■ **Description of the task**
Retype the records word for word. Skip every image.

BEGIN Data shown

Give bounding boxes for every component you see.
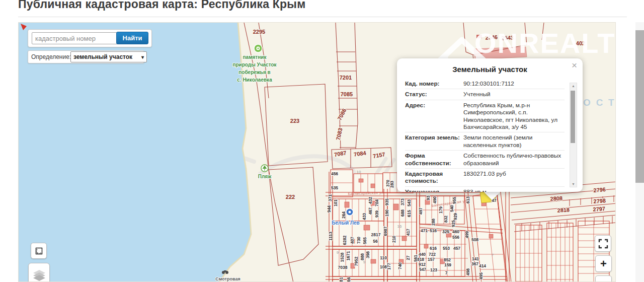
zoom-in-button[interactable]: + (595, 255, 612, 272)
svg-text:288: 288 (431, 219, 436, 226)
svg-text:398: 398 (365, 251, 370, 258)
svg-text:456: 456 (331, 171, 338, 176)
svg-text:565: 565 (362, 237, 367, 244)
svg-text:818: 818 (417, 257, 424, 262)
svg-text:56: 56 (373, 239, 378, 244)
svg-text:457: 457 (453, 246, 460, 251)
svg-text:1671: 1671 (346, 251, 351, 260)
layers-icon (33, 269, 46, 281)
svg-text:190: 190 (384, 209, 389, 217)
svg-text:222: 222 (286, 194, 295, 200)
popup-attribute-table: Кад. номер: 90:12:030101:7112 Статус: Уч… (405, 79, 565, 192)
svg-text:93: 93 (426, 195, 431, 200)
svg-text:543: 543 (407, 199, 412, 206)
close-icon[interactable]: × (572, 60, 577, 70)
svg-text:10: 10 (357, 170, 361, 174)
popup-title: Земельный участок (397, 65, 583, 74)
poi-nature-line2: природы Участок (232, 62, 277, 67)
poi-nature-line3: побережья в (238, 69, 270, 75)
svg-text:2797: 2797 (593, 205, 605, 213)
scroll-up-icon[interactable]: ▲ (570, 84, 577, 88)
svg-text:141: 141 (472, 256, 479, 261)
svg-text:508: 508 (471, 237, 478, 242)
chevron-down-icon: ▾ (141, 54, 144, 60)
svg-text:2798: 2798 (593, 197, 606, 204)
svg-text:7085: 7085 (341, 91, 353, 97)
object-type-select[interactable]: земельный участок ▾ (70, 51, 147, 62)
svg-text:373: 373 (400, 198, 405, 205)
svg-text:888: 888 (360, 253, 365, 260)
page-scroll-thumb[interactable] (635, 30, 644, 183)
svg-text:2295: 2295 (253, 29, 265, 35)
svg-text:16: 16 (397, 224, 402, 229)
parcel-info-popup: × Земельный участок Кад. номер: 90:12:03… (397, 58, 583, 192)
popup-scroll-thumb[interactable] (571, 91, 575, 143)
svg-text:939: 939 (374, 210, 379, 218)
svg-text:730: 730 (356, 237, 361, 244)
svg-text:432: 432 (368, 197, 373, 204)
svg-text:704: 704 (374, 199, 379, 206)
svg-text:495: 495 (478, 272, 484, 279)
svg-text:1528: 1528 (340, 252, 345, 262)
svg-text:177: 177 (386, 263, 391, 270)
table-row: Адрес: Республика Крым, м.р-н Симферопол… (405, 100, 565, 132)
svg-text:688: 688 (400, 209, 405, 217)
svg-text:159: 159 (444, 262, 451, 267)
zoom-out-button[interactable]: − (595, 275, 612, 282)
svg-text:616: 616 (430, 246, 437, 251)
poi-hotel-label: Белый Лев (332, 220, 359, 226)
svg-text:9: 9 (337, 250, 339, 255)
svg-text:123: 123 (430, 267, 437, 272)
poi-nature-line4: с. Николаевка (237, 77, 272, 83)
svg-text:540: 540 (449, 205, 454, 212)
fullscreen-button[interactable] (595, 235, 611, 252)
nature-monument-icon[interactable] (254, 44, 262, 52)
svg-text:402: 402 (576, 40, 585, 46)
svg-text:613: 613 (465, 196, 470, 203)
svg-text:440: 440 (419, 252, 426, 257)
svg-text:740: 740 (397, 262, 403, 269)
svg-text:417: 417 (406, 229, 411, 236)
svg-text:561: 561 (413, 255, 418, 262)
svg-text:7038: 7038 (338, 265, 348, 270)
svg-text:7201: 7201 (340, 75, 352, 81)
svg-text:6282: 6282 (342, 235, 347, 245)
svg-text:325: 325 (442, 229, 449, 234)
poi-viewpoint-label: Смотровая (215, 276, 240, 281)
svg-text:467: 467 (368, 207, 373, 215)
svg-text:955: 955 (452, 197, 457, 204)
measure-tool-button[interactable] (31, 243, 47, 259)
svg-text:2808: 2808 (550, 195, 562, 201)
hotel-icon[interactable] (346, 208, 353, 216)
svg-text:81: 81 (339, 277, 344, 282)
beach-icon[interactable] (261, 165, 268, 172)
svg-text:101: 101 (333, 199, 338, 206)
svg-text:615: 615 (407, 210, 412, 217)
poi-nature-line1: памятник (243, 54, 267, 60)
svg-text:223: 223 (290, 118, 299, 124)
layers-button[interactable] (28, 263, 50, 282)
svg-text:1113: 1113 (328, 232, 333, 241)
page-title: Публичная кадастровая карта: Республика … (18, 0, 305, 11)
svg-text:460: 460 (452, 229, 459, 234)
object-type-label: Определение: (31, 53, 71, 60)
popup-scrollbar[interactable]: ▲ ▼ (570, 83, 577, 187)
table-row: Форма собственности: Собственность публи… (405, 150, 565, 168)
svg-text:498: 498 (465, 268, 470, 275)
scroll-down-icon[interactable]: ▼ (570, 182, 577, 186)
map-canvas[interactable]: памятник природы Участок побережья в с. … (18, 22, 616, 282)
page-scrollbar[interactable] (635, 22, 644, 282)
svg-text:722: 722 (429, 252, 436, 257)
table-row: Категория земель: Земли поселений (земли… (405, 132, 565, 150)
search-input[interactable] (32, 32, 118, 44)
svg-text:2818: 2818 (557, 206, 570, 213)
svg-text:414: 414 (479, 263, 486, 268)
svg-text:925: 925 (451, 220, 456, 227)
svg-text:852: 852 (444, 257, 451, 262)
svg-text:433: 433 (362, 213, 367, 220)
fullscreen-icon (598, 238, 609, 249)
search-button[interactable]: Найти (116, 32, 148, 44)
svg-text:179: 179 (438, 206, 443, 214)
table-row: Уточненная площадь: 883 кв.м (405, 186, 565, 192)
poi-beach-label: Пляж (258, 174, 272, 179)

END Data shown

■ **Exercise result**
Give bounding boxes for every component you see.
zoom-in-button[interactable]: + (595, 255, 612, 272)
svg-text:288: 288 (431, 219, 436, 226)
svg-text:398: 398 (365, 251, 370, 258)
svg-text:456: 456 (331, 171, 338, 176)
svg-text:565: 565 (362, 237, 367, 244)
svg-text:818: 818 (417, 257, 424, 262)
svg-text:56: 56 (373, 239, 378, 244)
svg-text:457: 457 (453, 246, 460, 251)
svg-text:1671: 1671 (346, 251, 351, 260)
layers-icon (33, 269, 46, 281)
svg-text:190: 190 (384, 209, 389, 217)
svg-text:222: 222 (286, 194, 295, 200)
popup-attribute-table: Кад. номер: 90:12:030101:7112 Статус: Уч… (405, 79, 565, 192)
svg-text:93: 93 (426, 195, 431, 200)
svg-text:543: 543 (407, 199, 412, 206)
close-icon[interactable]: × (572, 60, 577, 70)
svg-text:10: 10 (357, 170, 361, 174)
popup-title: Земельный участок (397, 65, 583, 74)
poi-nature-line2: природы Участок (232, 62, 277, 67)
poi-nature-line3: побережья в (238, 69, 270, 75)
svg-text:2797: 2797 (593, 205, 605, 213)
scroll-up-icon[interactable]: ▲ (570, 84, 577, 88)
svg-text:141: 141 (472, 256, 479, 261)
svg-text:508: 508 (471, 237, 478, 242)
chevron-down-icon: ▾ (141, 54, 144, 60)
svg-text:2798: 2798 (593, 197, 606, 204)
svg-text:7085: 7085 (341, 91, 353, 97)
object-type-select[interactable]: земельный участок ▾ (70, 51, 147, 62)
svg-text:373: 373 (400, 198, 405, 205)
svg-text:888: 888 (360, 253, 365, 260)
page-scroll-thumb[interactable] (635, 30, 644, 183)
svg-text:2295: 2295 (253, 29, 265, 35)
svg-text:16: 16 (397, 224, 402, 229)
parcel-info-popup: × Земельный участок Кад. номер: 90:12:03… (397, 58, 583, 192)
popup-scroll-thumb[interactable] (571, 91, 575, 143)
svg-text:939: 939 (374, 210, 379, 218)
svg-text:730: 730 (356, 237, 361, 244)
svg-text:432: 432 (368, 197, 373, 204)
svg-text:704: 704 (374, 199, 379, 206)
svg-text:495: 495 (478, 272, 484, 279)
svg-text:1528: 1528 (340, 252, 345, 262)
svg-text:177: 177 (386, 263, 391, 270)
table-row: Адрес: Республика Крым, м.р-н Симферопол… (405, 100, 565, 132)
svg-text:688: 688 (400, 209, 405, 217)
svg-text:159: 159 (444, 262, 451, 267)
zoom-out-button[interactable]: − (595, 275, 612, 282)
svg-text:616: 616 (430, 246, 437, 251)
poi-hotel-label: Белый Лев (332, 220, 359, 226)
svg-text:9: 9 (337, 250, 339, 255)
svg-text:123: 123 (430, 267, 437, 272)
poi-nature-line4: с. Николаевка (237, 77, 272, 83)
svg-text:540: 540 (449, 205, 454, 212)
fullscreen-button[interactable] (595, 235, 611, 252)
nature-monument-icon[interactable] (254, 44, 262, 52)
svg-text:402: 402 (576, 40, 585, 46)
svg-text:613: 613 (465, 196, 470, 203)
svg-text:440: 440 (419, 252, 426, 257)
svg-text:740: 740 (397, 262, 403, 269)
svg-text:417: 417 (406, 229, 411, 236)
svg-text:561: 561 (413, 255, 418, 262)
svg-text:7038: 7038 (338, 265, 348, 270)
svg-text:7201: 7201 (340, 75, 352, 81)
svg-text:6282: 6282 (342, 235, 347, 245)
svg-text:325: 325 (442, 229, 449, 234)
poi-viewpoint-label: Смотровая (215, 276, 240, 281)
svg-text:467: 467 (368, 207, 373, 215)
svg-text:955: 955 (452, 197, 457, 204)
measure-tool-button[interactable] (31, 243, 47, 259)
svg-text:2808: 2808 (550, 195, 562, 201)
hotel-icon[interactable] (346, 208, 353, 216)
svg-text:81: 81 (339, 277, 344, 282)
beach-icon[interactable] (261, 165, 268, 172)
svg-text:101: 101 (333, 199, 338, 206)
svg-text:615: 615 (407, 210, 412, 217)
poi-nature-line1: памятник (243, 54, 267, 60)
svg-text:223: 223 (290, 118, 299, 124)
layers-button[interactable] (28, 263, 50, 282)
svg-text:1113: 1113 (328, 232, 333, 241)
page-title: Публичная кадастровая карта: Республика … (18, 0, 305, 11)
svg-text:460: 460 (452, 229, 459, 234)
object-type-label: Определение: (31, 53, 71, 60)
popup-scrollbar[interactable]: ▲ ▼ (570, 83, 577, 187)
table-row: Форма собственности: Собственность публи… (405, 150, 565, 168)
svg-text:498: 498 (465, 268, 470, 275)
scroll-down-icon[interactable]: ▼ (570, 182, 577, 186)
map-canvas[interactable]: памятник природы Участок побережья в с. … (18, 22, 616, 282)
page-scrollbar[interactable] (635, 22, 644, 282)
svg-text:722: 722 (429, 252, 436, 257)
table-row: Категория земель: Земли поселений (земли… (405, 132, 565, 150)
search-input[interactable] (32, 32, 118, 44)
svg-text:2818: 2818 (557, 206, 570, 213)
svg-text:414: 414 (479, 263, 486, 268)
svg-text:925: 925 (451, 220, 456, 227)
svg-text:852: 852 (444, 257, 451, 262)
svg-text:433: 433 (362, 213, 367, 220)
fullscreen-icon (598, 238, 609, 249)
search-button[interactable]: Найти (116, 32, 148, 44)
svg-text:179: 179 (438, 206, 443, 214)
table-row: Уточненная площадь: 883 кв.м (405, 186, 565, 192)
poi-beach-label: Пляж (258, 174, 272, 179)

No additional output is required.